The problem. Please repeat, exactly and with nothing extra, the line containing "aunque también valora" and every line after it up to the end of the material.

The data.
= = = = = = =

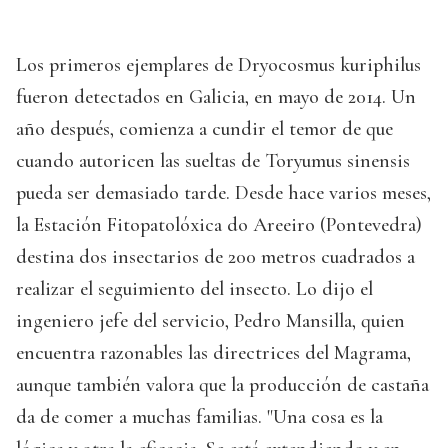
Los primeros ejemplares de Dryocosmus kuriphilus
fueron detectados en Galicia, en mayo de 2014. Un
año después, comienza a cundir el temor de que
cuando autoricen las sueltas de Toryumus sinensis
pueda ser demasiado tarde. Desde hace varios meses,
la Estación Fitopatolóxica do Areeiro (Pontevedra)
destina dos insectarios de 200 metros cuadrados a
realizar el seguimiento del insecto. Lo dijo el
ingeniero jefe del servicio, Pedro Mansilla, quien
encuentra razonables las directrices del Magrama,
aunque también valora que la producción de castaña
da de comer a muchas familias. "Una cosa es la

= = = = = = =

Reply.
aunque también valora que la producción de castaña
da de comer a muchas familias. "Una cosa es la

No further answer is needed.